- Born: 18 April 1868
- Died: 12 November 1943 (aged 75)
- Allegiance: United Kingdom
- Branch: British Indian Army
- Rank: Colonel
- Commands: 6th Assam Valley Light Horse
- Conflicts: First World War
- Awards: Companion of the Order of the Indian Empire Officer of the Order of the British Empire Volunteer Officers' Decoration

= Lionel Grimston =

Colonel Lionel Augustus Grimston (18 April 1869 – 12 November 1943) was an Indian Defence Force officer.

== Life ==
He was the son of Colonel Oswald J. A. Grimston and was educated at Bloxham School and the United Services College.

He was commissioned into the Indian Volunteers in December 1893 and served with the 6th Assam Valley Light Horse of the Auxiliary Force, India.

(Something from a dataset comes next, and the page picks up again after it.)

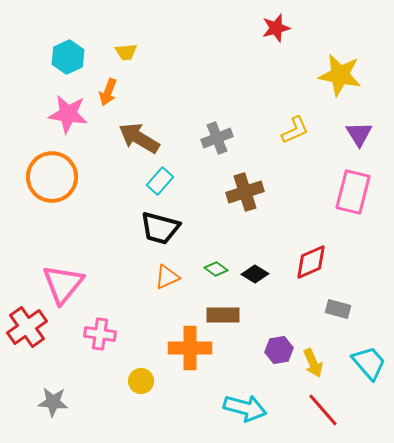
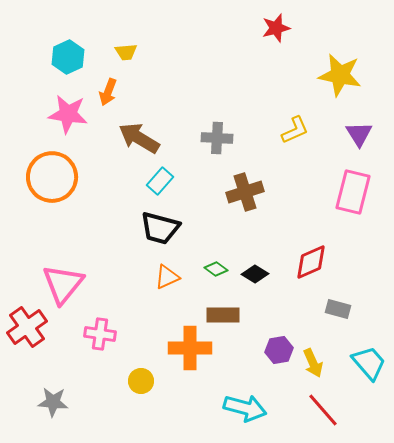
gray cross: rotated 24 degrees clockwise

Grimston was promoted lieutenant colonel in February 1913 and commanded the Assam Light Horse during the First World War from 1 April 1916. He retired in 1921.

He was invested as an Officer of the Order of the British Empire (Military Division) in recognition of distinguished services rendered in India in connection with the War in the London Gazette 12 September 1919. He had already received the Volunteer Officers' Decoration.

His name was brought to the notice of the Secretary of State for War for valuable services rendered in India in connection with the War.

On 1 January 1921 was invested as a Companion of the Order of the Indian Empire.

He returned to England upon retirement and lived in Willingdon, East Sussex.